*Exercise data:*

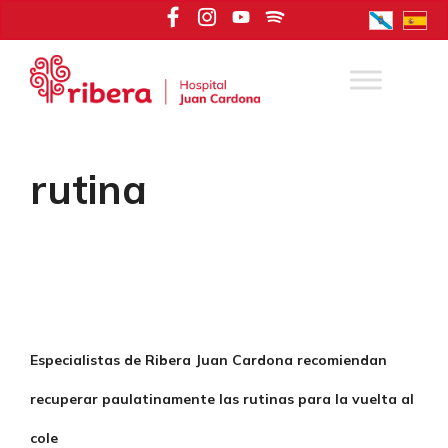
Saltar
al
contenido
rutina
Especialistas de Ribera Juan Cardona recomiendan
recuperar paulatinamente las rutinas para la vuelta al
cole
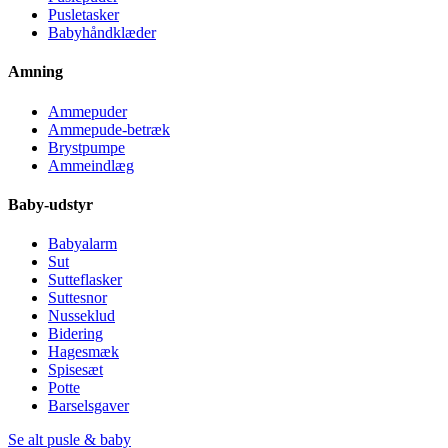
Pusletasker
Babyhåndklæder
Amning
Ammepuder
Ammepude-betræk
Brystpumpe
Ammeindlæg
Baby-udstyr
Babyalarm
Sut
Sutteflasker
Suttesnor
Nusseklud
Bidering
Hagesmæk
Spisesæt
Potte
Barselsgaver
Se alt pusle & baby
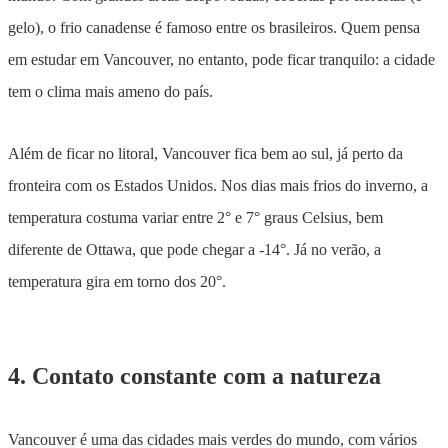
gelo), o frio canadense é famoso entre os brasileiros. Quem pensa
em estudar em Vancouver, no entanto, pode ficar tranquilo: a cidade
tem o clima mais ameno do país.
Além de ficar no litoral, Vancouver fica bem ao sul, já perto da
fronteira com os Estados Unidos. Nos dias mais frios do inverno, a
temperatura costuma variar entre 2° e 7° graus Celsius, bem
diferente de Ottawa, que pode chegar a -14°. Já no verão, a
temperatura gira em torno dos 20°.
4. Contato constante com a natureza
Vancouver é uma das cidades mais verdes do mundo, com vários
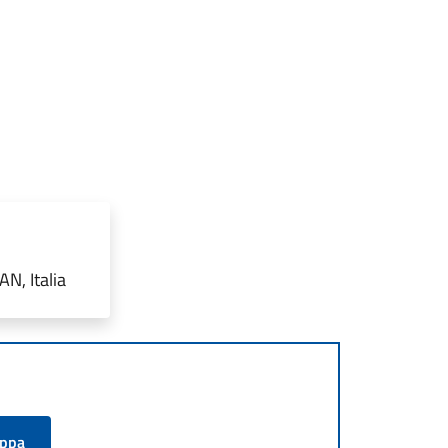
N, Italia
appa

*What needs to be done:*
Your task is to list each line of the records with the word "mais".

*Task response:*
tem o clima mais ameno do país.
fronteira com os Estados Unidos. Nos dias mais frios do inverno, a
Vancouver é uma das cidades mais verdes do mundo, com vários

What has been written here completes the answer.